Als das neue politische System - der Kommunismus - nach 1945 Fuß fasste, beabsichtigten die Behörden, eine ideale neue Stadt namens Nowa Huta zu bauen. Sie wollten eine Stadt schaffen, die Krakau, das im 20. Jahrhundert wieder an Macht und Bedeutung gewonnen hatte, übertreffen würde. Das kommunistische Regime lehnte grundsätzlich alles ab, wofür Krakau - die Heimat der Könige - stand, nämlich die Aristokratie, die reiche Geschichte der Unabhängigkeitskämpfe und die intellektuellen und künstlerischen Sphären. Nowa Huta wurde von Architekten und Stadtplanern aus der Vorkriegszeit geplant, noch bevor der Bau begann, was ihm einen regelmäßigen, logischen und stilistisch kohärenten städtischen Grundriss gab. Nach den erhaltenen Bauplänen war auch die Absicht vorhanden, ein neues Rathaus zu bauen. Die Zeit von 1954 bis 1957, nach Stalins Tod und den Arbeiteraufständen, war die Zeit des sogenannten Tauwetters von Chruschtschow. In dieser Zeit wurden in allen Ländern des sowjetischen Blocks bedeutende Veränderungen eingeführt, auch in Bezug auf urbane Ziele. Im Jahr 1956 wurde der Bau von Nowa Huta gestoppt, und das Rathaus, das eines der größten unvollendeten Projekte war, wurde nie gebaut. Darüber hinaus wurde Nowa Huta im Jahr 1951 in Krakau eingemeindet; es sollte immer noch der wichtigste Stadtteil werden, aber der Bau eines Verwaltungskomplexes wurde nicht mehr als notwendig erachtet. Nach dem Tauwetter änderten sich auch die ästhetischen Anforderungen, und so wurde Nowa Huta in einer Art und Weise fertiggestellt, die immer noch den Plänen entsprach, jedoch ohne die Umsetzung größerer Projekte.

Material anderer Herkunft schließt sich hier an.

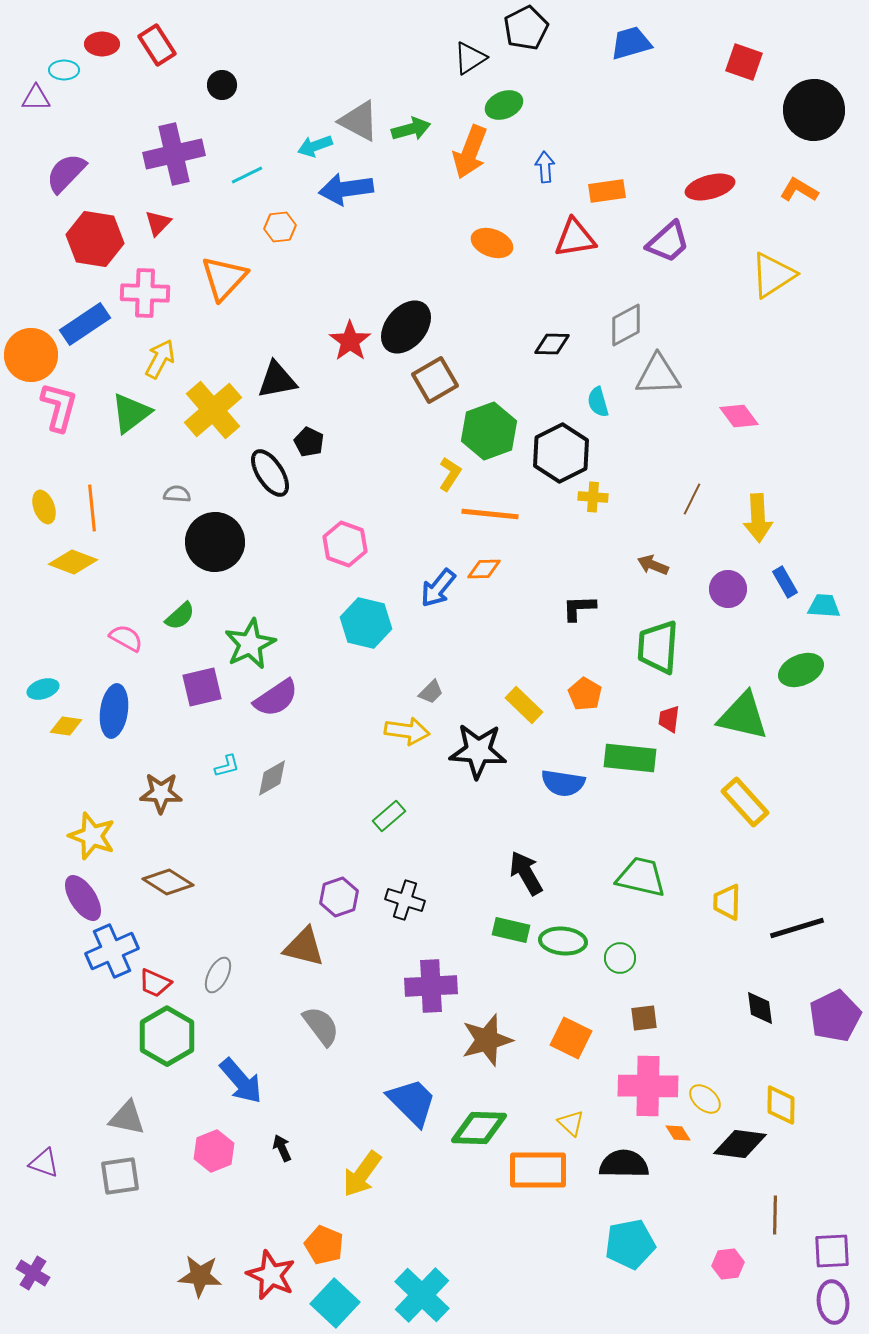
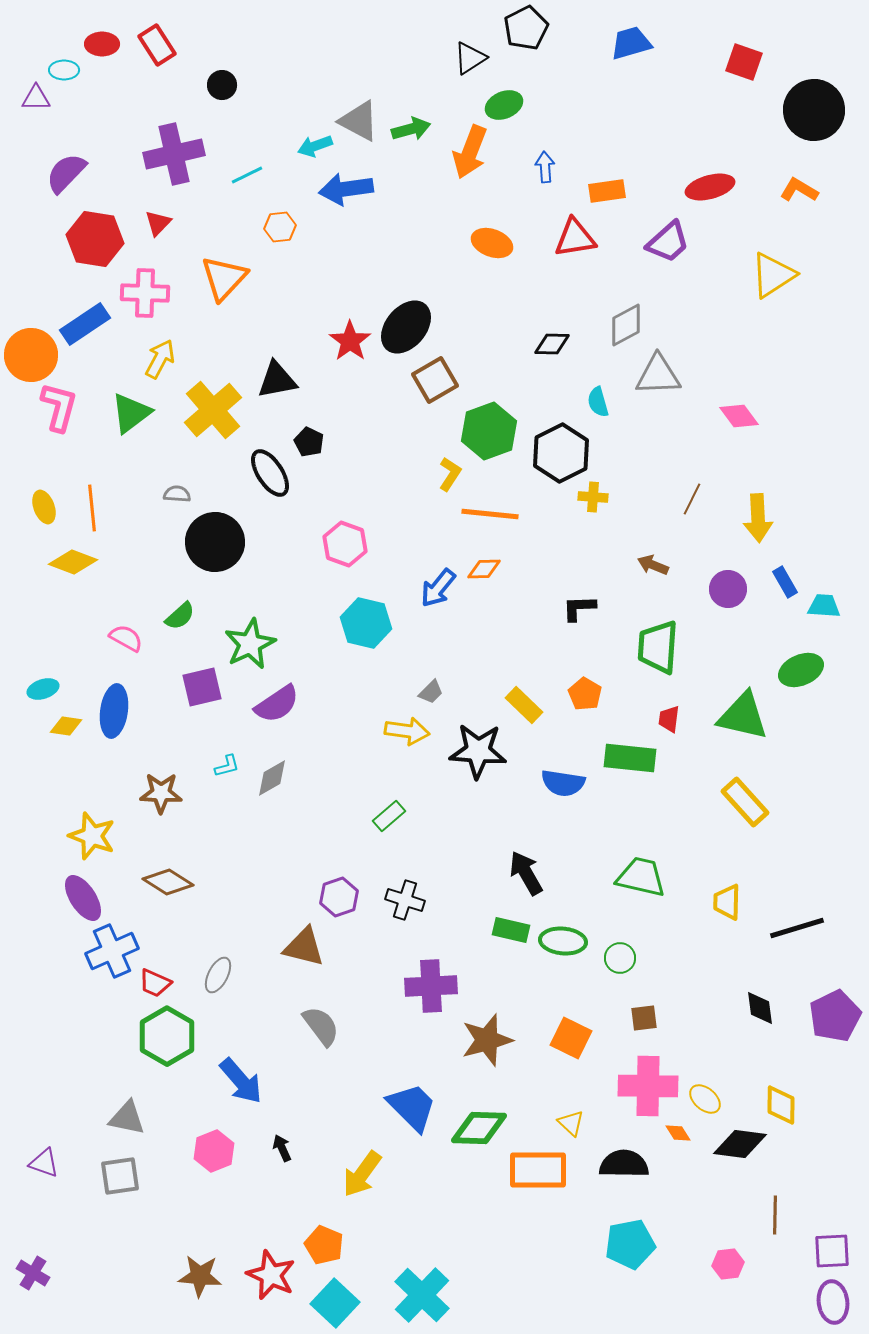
purple semicircle at (276, 698): moved 1 px right, 6 px down
blue trapezoid at (412, 1102): moved 5 px down
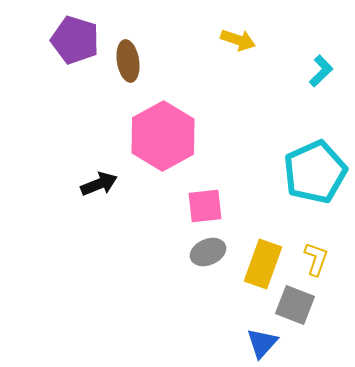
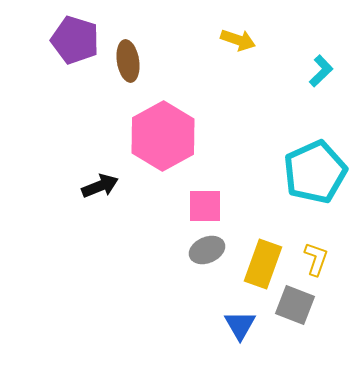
black arrow: moved 1 px right, 2 px down
pink square: rotated 6 degrees clockwise
gray ellipse: moved 1 px left, 2 px up
blue triangle: moved 22 px left, 18 px up; rotated 12 degrees counterclockwise
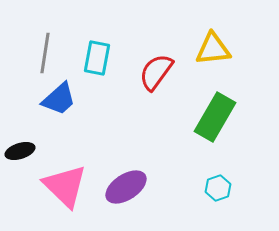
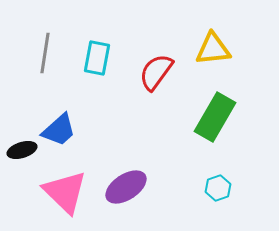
blue trapezoid: moved 31 px down
black ellipse: moved 2 px right, 1 px up
pink triangle: moved 6 px down
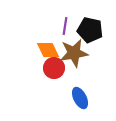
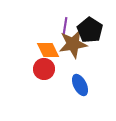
black pentagon: rotated 20 degrees clockwise
brown star: moved 1 px left, 9 px up
red circle: moved 10 px left, 1 px down
blue ellipse: moved 13 px up
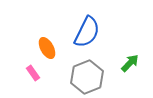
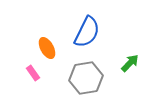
gray hexagon: moved 1 px left, 1 px down; rotated 12 degrees clockwise
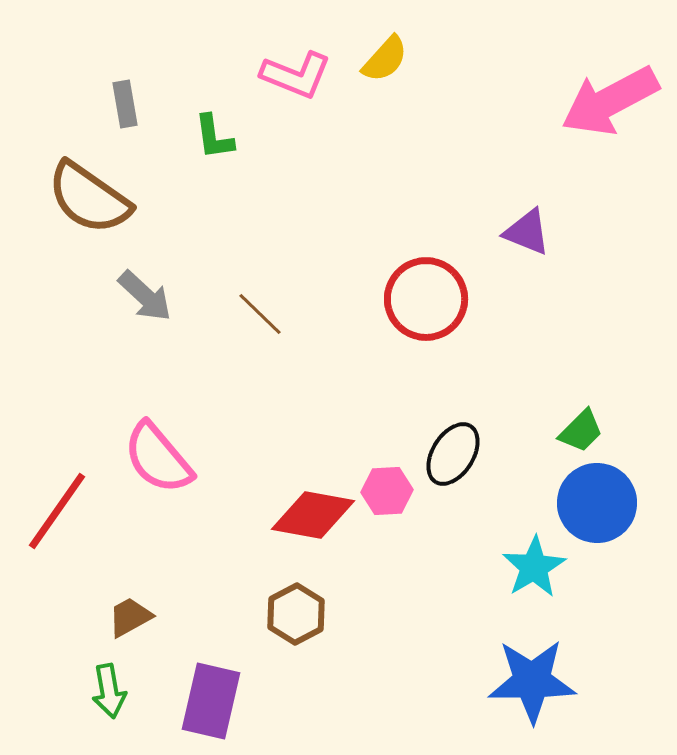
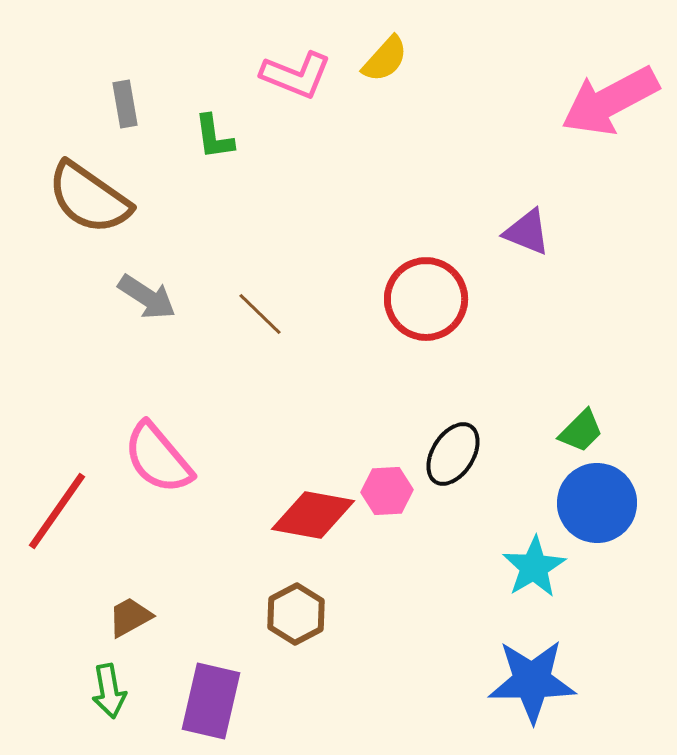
gray arrow: moved 2 px right, 1 px down; rotated 10 degrees counterclockwise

Ein Modell von Nowa Huta Foto: Wojciech Łoziński, aus der Sammlung von Arkadiusz Sitarski

Obwohl für die Stadt Kazimierz (bevor es Teil von Krakau wurde) ein Rathaus gebaut wurde, wurde dieses Gebäude vor über 100 Jahren in ein Ethnographisches Museum umgewandelt. Und heute gibt es keinen Bedarf mehr für ein neues Rathaus, da die Stadt ihre Angelegenheiten seit so langer Zeit ohne eines perfekt gemanagt hat. Und mit dem gotischen Turm, der auch andere Funktionen erfüllt, sind wir einfach glücklich darüber, täglich die Möglichkeit zu haben, seine Schönheit zu bewundern.